DE ― A ― 1496767 describes an ester of glycine and butynediol for use as an additive for electropolishing galvanic coatings.

Chemical Abstracts, Vol. 96, No. 24, No 200 379z, describes the preparation of oxaalkyne polyols from 2-butyne-1,4-diol and epichlorohydrin in an organic solvent at 30 to 100 ° C with subsequent hydrolysis in 1 to 20% Na ₂ CO ₃ solution described. Oxaalkine polyols are used as gloss images for galvanic baths.

The object of the invention is therefore to develop an acidic galvanic copper strip which, apart from an improved scattering capacity, provides fine crystalline, ductile copper deposits, with high elongation at break values and better shock test behavior.
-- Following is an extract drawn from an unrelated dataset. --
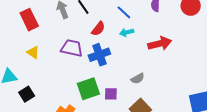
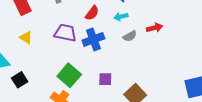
red arrow: (160, 44) -> (155, 28), size x0.7
gray semicircle: (138, 79) -> (130, 36), moved
green square: (88, 89) -> (69, 75), moved, turned -30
die in Gegenwart von 1 bis 50 Mol-% eines oder mehrerer ungesättigter Alkohole mit 3 bis 10 Kohlenstoffatomen und einer oder mehrerer Doppel- und/oder Dreifachbindungen bei einer Temperatur von 100 bis 260°C polymerisiert wurden. Das Molverhältnis Polymerisate aus bifunktionellen Propanderivaten zu Alkohol sollte dabei im Bereich von 2:1 bis 100:1, vorzugsweise 10:1 bis 80:1 liegen.This object can surprisingly be achieved by an acidic galvanic copper bath for the deposition of fine-grained ductile copper containing polymers from bifunctional propane derivatives and optionally other bath additives, characterized in that it contains bifunctional propane derivatives of the formulas 1 and / or II, where X and Y represents a hydroxyl group or halogen, X is not Y and Z is oxygen, sulfur or a methylene group,

which were polymerized in the presence of 1 to 50 mol% of one or more unsaturated alcohols having 3 to 10 carbon atoms and one or more double and / or triple bonds at a temperature of 100 to 260 ° C. The molar ratio of polymers from bifunctional propane derivatives to alcohol should be in the range from 2: 1 to 100: 1, preferably 10: 1 to 80: 1.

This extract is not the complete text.